Total receivables were $935 billion at the end of 2009 and $950 billion a year earlier. The card industry's pretax profit margin fell to 1.5% of outstanding receivables last year, compared with 4.24% in 2008, his research showed. And a return to higher profit margins will be slow, particularly because many issuers went too far in trying to reduce risk during the crisis.

"While there is evidence that consumers are using credit less and relying more on prepaid and debit cards as fallout from the recession, the biggest part of the runoff in credit card receivables was caused by issuers' chasing customers away by closing inactive accounts and being too aggressive," Hammer said last week. "When they closed customers' accounts without giving them a chance to respond, issuers cut off the opportunity to market credit cards to hundreds of thousands of customers. That is going to hurt their profits further this year."

Some issuers, including JPMorgan Chase & Co., took a gentler approach to handling inactive accounts, sending letters to cardholders notifying them it would soon close the account unless they began using it. Hammer said about 30% of people who got such notices opted to begin using their cards.

"Issuers that gave customers a chance to keep their accounts open got great results from those efforts, but too many issuers just shut down the accounts with no discussion," he said. "It will be very difficult, if not impossible, to get those customers back."

Hammer predicted that consumer defaults will gradually diminish within the next year and that issuers will probably see stronger profits by late 2010 or 2011. But to regain customers' trust, issuers must significantly increase marketing and customer service efforts, he said.
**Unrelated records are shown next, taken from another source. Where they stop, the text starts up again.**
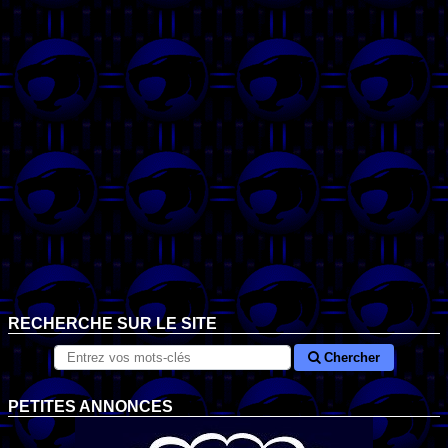
RECHERCHE SUR LE SITE
Chercher
PETITES ANNONCES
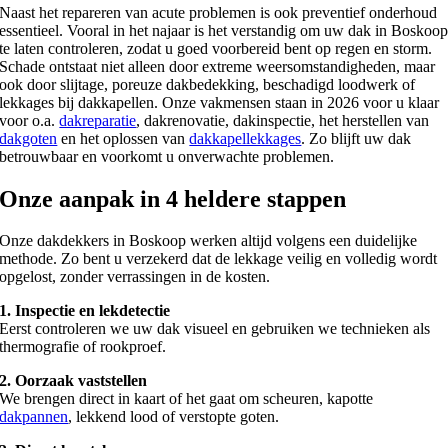
Naast het repareren van acute problemen is ook preventief onderhoud
essentieel. Vooral in het najaar is het verstandig om uw dak in Boskoo
te laten controleren, zodat u goed voorbereid bent op regen en storm.
Schade ontstaat niet alleen door extreme weersomstandigheden, maar
ook door slijtage, poreuze dakbedekking, beschadigd loodwerk of
lekkages bij dakkapellen. Onze vakmensen staan in 2026 voor u klaar
voor o.a.
dakreparatie
, dakrenovatie, dakinspectie, het herstellen van
dakgoten
en het oplossen van
dakkapellekkages
. Zo blijft uw dak
betrouwbaar en voorkomt u onverwachte problemen.
Onze aanpak in 4 heldere stappen
Onze dakdekkers in Boskoop werken altijd volgens een duidelijke
methode. Zo bent u verzekerd dat de lekkage veilig en volledig wordt
opgelost, zonder verrassingen in de kosten.
1. Inspectie en lekdetectie
Eerst controleren we uw dak visueel en gebruiken we technieken als
thermografie of rookproef.
2. Oorzaak vaststellen
We brengen direct in kaart of het gaat om scheuren, kapotte
dakpannen
, lekkend lood of verstopte goten.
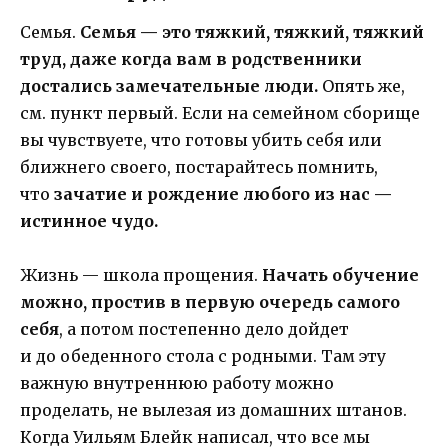
Семья.
Семья — это тяжкий, тяжкий, тяжкий
труд, даже когда вам в родственники
достались замечательные люди.
Опять же,
см. пункт первый. Если на семейном сборище
вы чувствуете, что готовы убить себя или
ближнего своего, постарайтесь помнить,
что
зачатие и рождение любого из нас —
истинное чудо.
Жизнь — школа прощения.
Начать обучение
можно, простив в первую очередь самого
себя
, а потом постепенно дело дойдет
и до обеденного стола с родными. Там эту
важную внутреннюю работу можно
проделать, не вылезая из домашних штанов.
Когда Уильям Блейк написал, что все мы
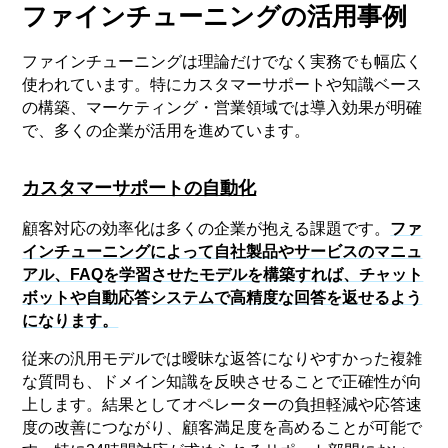
ファインチューニングの活用事例
ファインチューニングは理論だけでなく実務でも幅広く
使われています。特にカスタマーサポートや知識ベース
の構築、マーケティング・営業領域では導入効果が明確
で、多くの企業が活用を進めています。
カスタマーサポートの自動化
顧客対応の効率化は多くの企業が抱える課題です。
ファ
インチューニングによって自社製品やサービスのマニュ
アル、FAQを学習させたモデルを構築すれば、チャット
ボットや自動応答システムで高精度な回答を返せるよう
になります。
従来の汎用モデルでは曖昧な返答になりやすかった複雑
な質問も、ドメイン知識を反映させることで正確性が向
上します。結果としてオペレーターの負担軽減や応答速
度の改善につながり、顧客満足度を高めることが可能で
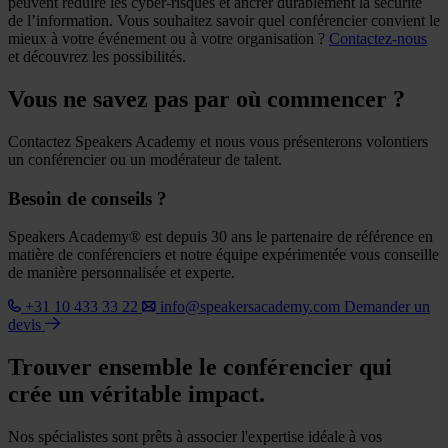
peuvent réduire les cyber-risques et ancrer durablement la sécurité
de l’information. Vous souhaitez savoir quel conférencier convient le
mieux à votre événement ou à votre organisation ?
Contactez-nous
et découvrez les possibilités.
Vous ne savez pas par où commencer ?
Contactez Speakers Academy et nous vous présenterons volontiers
un conférencier ou un modérateur de talent.
Besoin de conseils ?
Speakers Academy® est depuis 30 ans le partenaire de référence en
matière de conférenciers et notre équipe expérimentée vous conseille
de manière personnalisée et experte.
+31 10 433 33 22
info@speakersacademy.com
Demander un
devis
Trouver ensemble le conférencier qui
crée un véritable impact.
Nos spécialistes sont prêts à associer l'expertise idéale à vos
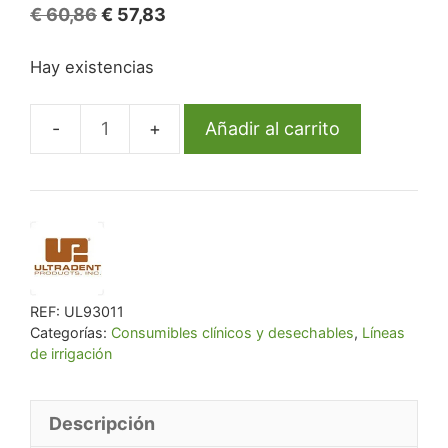
El
El
€
60,86
€
57,83
precio
precio
Hay existencias
original
actual
era:
es:
€ 60,86.
€ 57,83.
Añadir al carrito
Navitip
31Ga
21Mm
Sideport
20Pk
Yellow
cantidad
REF:
UL93011
Categorías:
Consumibles clínicos y desechables
,
Líneas
de irrigación
Descripción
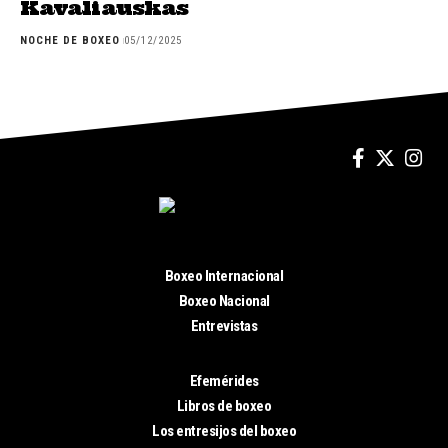
Kavaliauskas
NOCHE DE BOXEO
05/12/2025
Boxeo Internacional
Boxeo Nacional
Entrevistas
Efemérides
Libros de boxeo
Los entresijos del boxeo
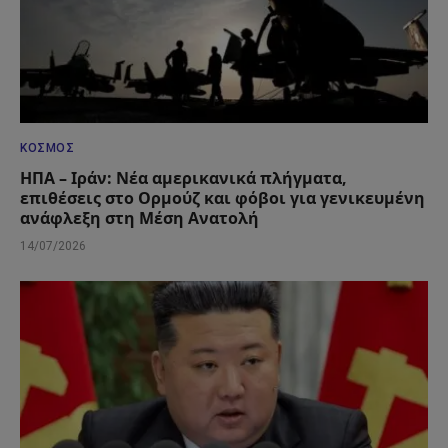
ΚΌΣΜΟΣ
ΗΠΑ – Ιράν: Νέα αμερικανικά πλήγματα,
επιθέσεις στο Ορμούζ και φόβοι για γενικευμένη
ανάφλεξη στη Μέση Ανατολή
14/07/2026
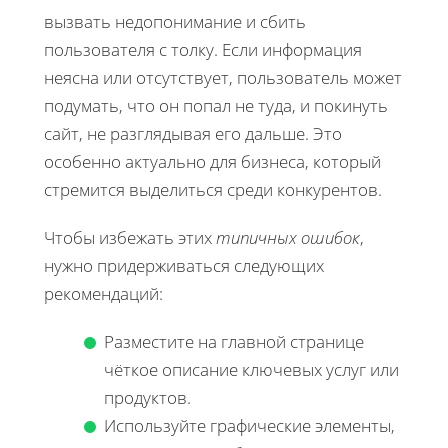
вызвать недопонимание и сбить
пользователя с толку. Если информация
неясна или отсутствует, пользователь может
подумать, что он попал не туда, и покинуть
сайт, не разглядывая его дальше. Это
особенно актуально для бизнеса, который
стремится выделиться среди конкурентов.
Чтобы избежать этих
типичных ошибок
,
нужно придерживаться следующих
рекомендаций:
Разместите на главной странице
чёткое описание ключевых услуг или
продуктов.
Используйте графические элементы,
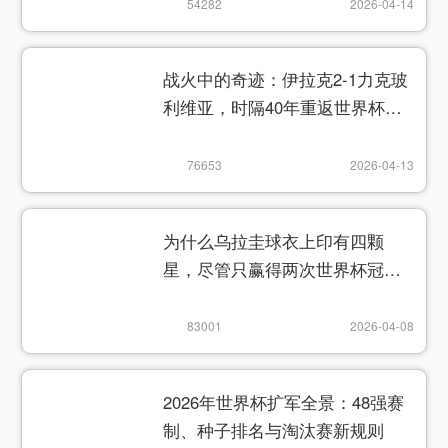
54282
2026-04-14
战火中的奇迹：伊拉克2-1力克玻
利维亚，时隔40年重返世界杯舞
台
76653
2026-04-13
为什么乌拉圭球衣上印有四颗
星，尽管只赢得两次世界杯冠
军？
83001
2026-04-08
2026年世界杯扩军全景：48强赛
制、种子排名与淘汰赛新规则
"It may seem counterintuitive for issuers to start spending more money when their profits are at such a low," he said, "but this is precisely the moment when issuers need to invest in new card products. Card issuers need to give people excellent customer service and flexibility in choices in the type of rewards they may earn. Some of the burn-off needed to happen — consumers were overextended. And we may never see the levels of credit card usage we had a couple of years ago, but consumers will come back to credit cards if issuers make it worthwhile."